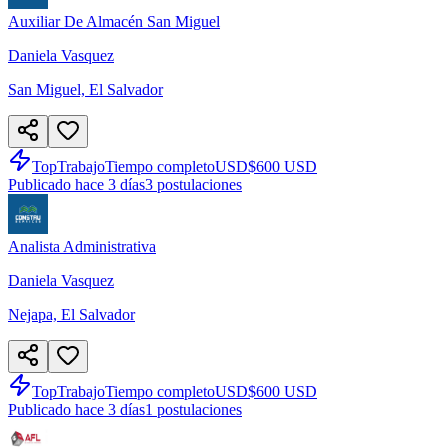
Auxiliar De Almacén San Miguel
Daniela Vasquez
San Miguel, El Salvador
TopTrabajo
Tiempo completo
USD
$600 USD
Publicado hace 3 días
3
postulaciones
Analista Administrativa
Daniela Vasquez
Nejapa, El Salvador
TopTrabajo
Tiempo completo
USD
$600 USD
Publicado hace 3 días
1
postulaciones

> _ACTION ITEM_
All of the entries above need to be repeated exactly, minus the pictures.

> _EXERCISE ANSWER_
Auxiliar De Almacén San Miguel
Daniela Vasquez
San Miguel, El Salvador
TopTrabajo
Tiempo completo
USD
$600 USD
Publicado hace 3 días
3
postulaciones
Analista Administrativa
Daniela Vasquez
Nejapa, El Salvador
TopTrabajo
Tiempo completo
USD
$600 USD
Publicado hace 3 días
1
postulaciones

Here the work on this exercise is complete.